Task:
Please tally every line in the listing below where the word "SISTEMA" appears, then give the number and nothing more.

Material supplied:
--

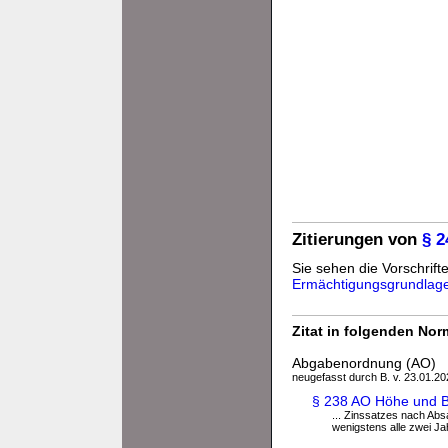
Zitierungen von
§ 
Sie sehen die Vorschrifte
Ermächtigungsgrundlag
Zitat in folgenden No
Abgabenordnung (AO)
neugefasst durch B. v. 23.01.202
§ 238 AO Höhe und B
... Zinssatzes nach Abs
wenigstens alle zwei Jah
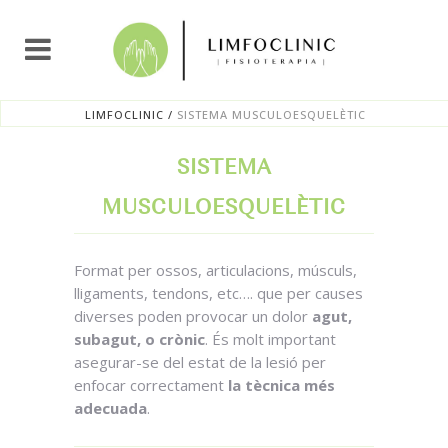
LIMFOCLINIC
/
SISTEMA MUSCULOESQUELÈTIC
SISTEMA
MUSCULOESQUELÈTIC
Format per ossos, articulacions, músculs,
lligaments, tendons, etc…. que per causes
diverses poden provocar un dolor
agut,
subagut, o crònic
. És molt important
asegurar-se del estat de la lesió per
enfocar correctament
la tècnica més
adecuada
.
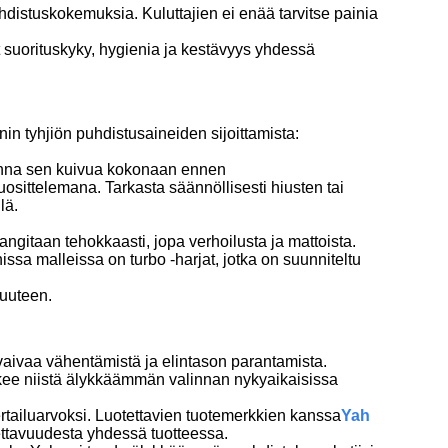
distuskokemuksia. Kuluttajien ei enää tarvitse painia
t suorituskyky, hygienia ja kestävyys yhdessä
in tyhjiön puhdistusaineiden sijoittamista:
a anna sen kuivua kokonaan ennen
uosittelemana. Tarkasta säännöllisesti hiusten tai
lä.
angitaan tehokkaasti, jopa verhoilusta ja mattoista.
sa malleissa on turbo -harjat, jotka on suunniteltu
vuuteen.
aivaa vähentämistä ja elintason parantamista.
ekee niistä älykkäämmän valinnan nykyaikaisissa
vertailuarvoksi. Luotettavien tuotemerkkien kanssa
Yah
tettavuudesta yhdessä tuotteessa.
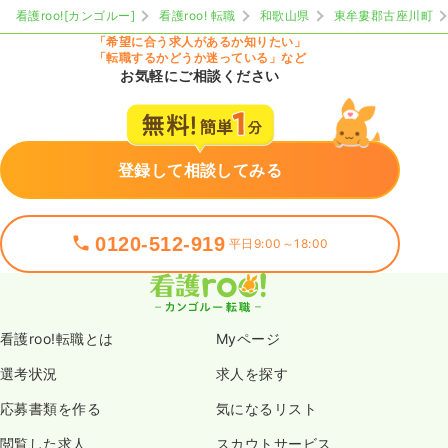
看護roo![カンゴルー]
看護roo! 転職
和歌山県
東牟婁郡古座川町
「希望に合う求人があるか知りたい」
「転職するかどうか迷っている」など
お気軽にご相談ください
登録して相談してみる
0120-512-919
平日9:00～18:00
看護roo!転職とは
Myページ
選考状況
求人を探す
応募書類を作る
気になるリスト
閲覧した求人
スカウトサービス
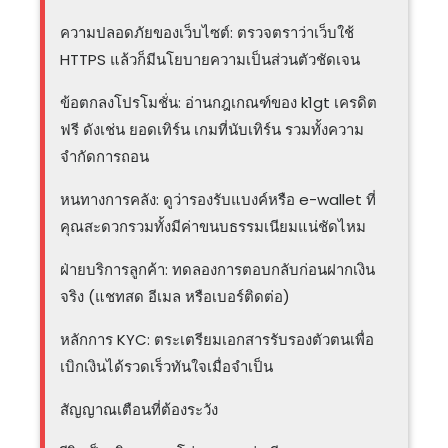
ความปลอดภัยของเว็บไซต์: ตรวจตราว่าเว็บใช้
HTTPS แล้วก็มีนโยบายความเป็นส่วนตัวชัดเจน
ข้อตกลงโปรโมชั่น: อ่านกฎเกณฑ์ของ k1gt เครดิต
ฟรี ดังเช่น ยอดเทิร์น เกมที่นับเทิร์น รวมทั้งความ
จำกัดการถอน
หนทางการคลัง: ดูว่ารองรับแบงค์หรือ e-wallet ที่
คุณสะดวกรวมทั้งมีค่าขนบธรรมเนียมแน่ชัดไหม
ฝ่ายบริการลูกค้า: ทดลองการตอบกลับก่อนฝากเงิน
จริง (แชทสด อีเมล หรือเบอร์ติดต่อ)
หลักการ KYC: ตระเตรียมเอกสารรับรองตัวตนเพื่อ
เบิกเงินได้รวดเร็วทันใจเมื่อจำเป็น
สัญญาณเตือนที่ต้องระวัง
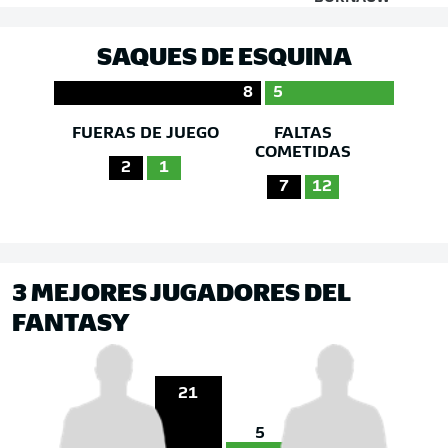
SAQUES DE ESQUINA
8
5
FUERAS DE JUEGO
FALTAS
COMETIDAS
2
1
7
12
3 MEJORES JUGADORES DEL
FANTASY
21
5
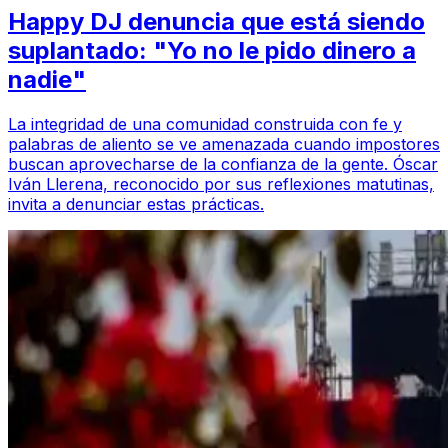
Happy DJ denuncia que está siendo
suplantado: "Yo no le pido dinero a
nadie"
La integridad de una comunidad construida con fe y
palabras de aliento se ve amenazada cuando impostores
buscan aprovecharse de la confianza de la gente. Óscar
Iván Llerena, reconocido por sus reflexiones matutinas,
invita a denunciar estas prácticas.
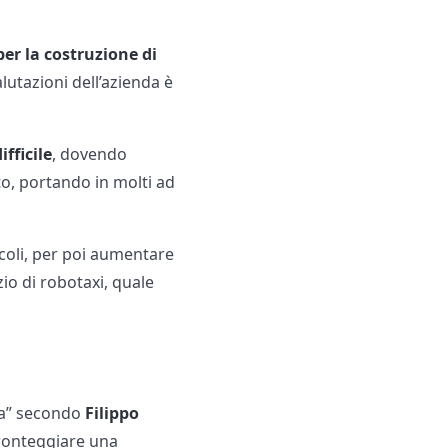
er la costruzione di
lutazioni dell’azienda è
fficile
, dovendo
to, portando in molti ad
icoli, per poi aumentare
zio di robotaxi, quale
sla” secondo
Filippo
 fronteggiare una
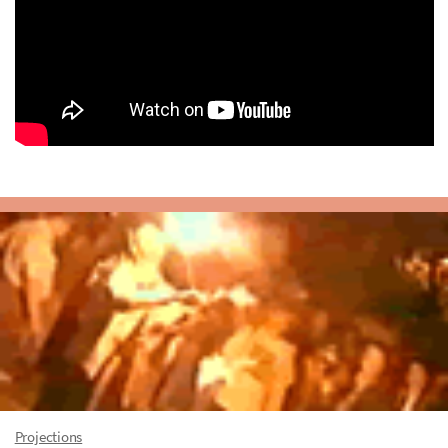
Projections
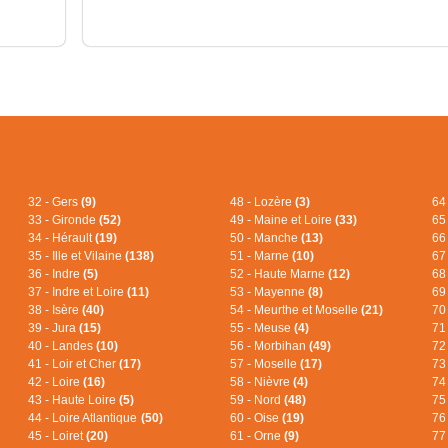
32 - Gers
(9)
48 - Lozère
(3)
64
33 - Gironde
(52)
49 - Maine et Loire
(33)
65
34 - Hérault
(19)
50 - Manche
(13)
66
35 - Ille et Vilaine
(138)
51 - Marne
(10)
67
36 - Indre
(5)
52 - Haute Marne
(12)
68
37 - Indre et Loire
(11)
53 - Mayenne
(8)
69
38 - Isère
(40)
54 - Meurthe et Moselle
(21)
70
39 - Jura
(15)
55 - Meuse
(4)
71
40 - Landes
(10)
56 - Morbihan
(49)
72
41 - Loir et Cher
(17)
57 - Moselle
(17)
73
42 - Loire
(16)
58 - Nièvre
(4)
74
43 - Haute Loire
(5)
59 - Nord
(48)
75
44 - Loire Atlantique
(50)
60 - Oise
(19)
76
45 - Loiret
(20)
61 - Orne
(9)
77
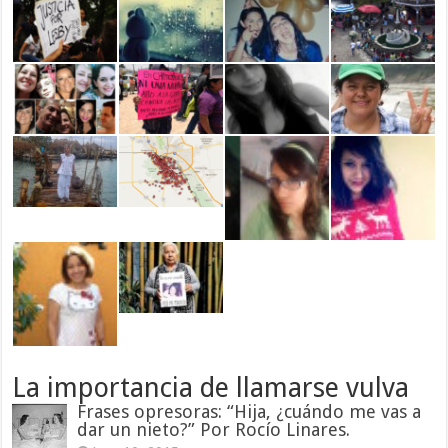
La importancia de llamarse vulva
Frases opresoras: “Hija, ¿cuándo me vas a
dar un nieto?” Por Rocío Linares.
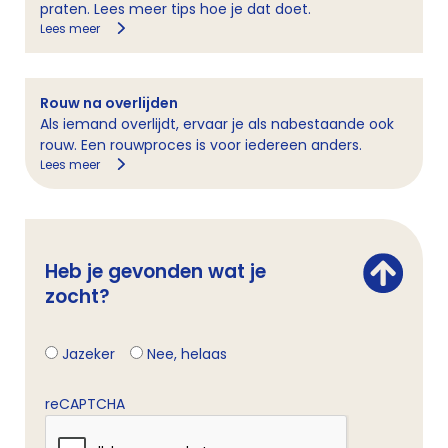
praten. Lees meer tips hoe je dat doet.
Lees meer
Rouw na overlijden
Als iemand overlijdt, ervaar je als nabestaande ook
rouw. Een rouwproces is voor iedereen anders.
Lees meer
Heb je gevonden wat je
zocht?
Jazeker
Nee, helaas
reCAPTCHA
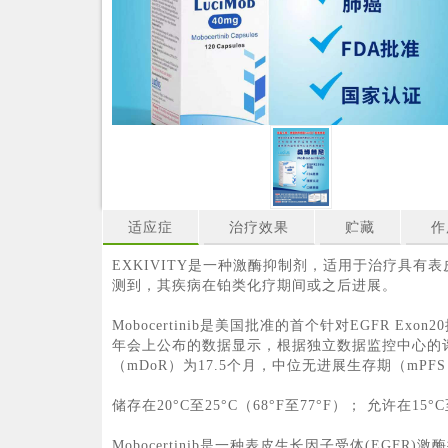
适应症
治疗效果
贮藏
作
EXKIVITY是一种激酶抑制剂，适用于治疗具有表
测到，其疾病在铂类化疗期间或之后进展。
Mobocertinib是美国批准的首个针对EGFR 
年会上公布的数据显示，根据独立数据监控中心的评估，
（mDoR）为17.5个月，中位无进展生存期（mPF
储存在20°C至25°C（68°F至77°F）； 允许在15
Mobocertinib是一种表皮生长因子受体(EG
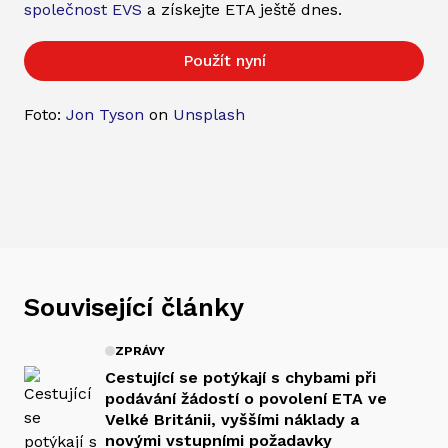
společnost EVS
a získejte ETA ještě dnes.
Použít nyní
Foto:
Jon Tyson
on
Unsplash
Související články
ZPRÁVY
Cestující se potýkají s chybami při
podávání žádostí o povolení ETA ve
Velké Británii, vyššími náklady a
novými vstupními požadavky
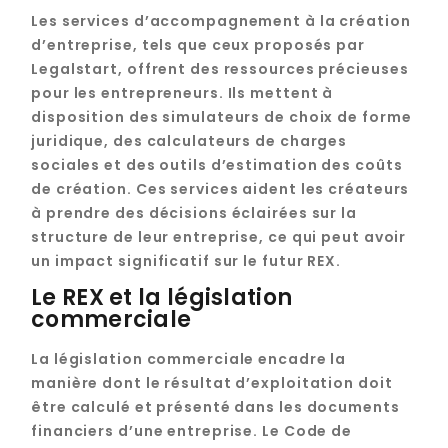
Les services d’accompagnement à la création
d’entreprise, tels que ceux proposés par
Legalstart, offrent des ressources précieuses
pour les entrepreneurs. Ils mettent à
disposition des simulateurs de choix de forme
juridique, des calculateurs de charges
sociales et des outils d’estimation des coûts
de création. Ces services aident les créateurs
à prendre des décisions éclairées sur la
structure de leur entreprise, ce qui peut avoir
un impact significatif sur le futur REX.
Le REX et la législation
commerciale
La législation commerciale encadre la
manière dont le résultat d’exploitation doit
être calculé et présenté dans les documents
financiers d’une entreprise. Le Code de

--

Result of this task:
2